> **Work to be completed**: Reproduce the entries beneath exactly, without their images.

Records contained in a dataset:
════════════════════

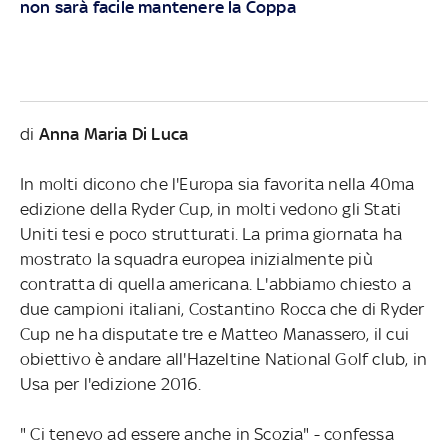
non sarà facile mantenere la Coppa
di
Anna Maria Di Luca
In molti dicono che l'Europa sia favorita nella 40ma
edizione della Ryder Cup, in molti vedono gli Stati
Uniti tesi e poco strutturati. La prima giornata ha
mostrato la squadra europea inizialmente più
contratta di quella americana. L'abbiamo chiesto a
due campioni italiani, Costantino Rocca che di Ryder
Cup ne ha disputate tre e Matteo Manassero, il cui
obiettivo è andare all'Hazeltine National Golf club, in
Usa per l'edizione 2016.
" Ci tenevo ad essere anche in Scozia" - confessa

════════════════════

> **Result**:
non sarà facile mantenere la Coppa
di
Anna Maria Di Luca
In molti dicono che l'Europa sia favorita nella 40ma
edizione della Ryder Cup, in molti vedono gli Stati
Uniti tesi e poco strutturati. La prima giornata ha
mostrato la squadra europea inizialmente più
contratta di quella americana. L'abbiamo chiesto a
due campioni italiani, Costantino Rocca che di Ryder
Cup ne ha disputate tre e Matteo Manassero, il cui
obiettivo è andare all'Hazeltine National Golf club, in
Usa per l'edizione 2016.
" Ci tenevo ad essere anche in Scozia" - confessa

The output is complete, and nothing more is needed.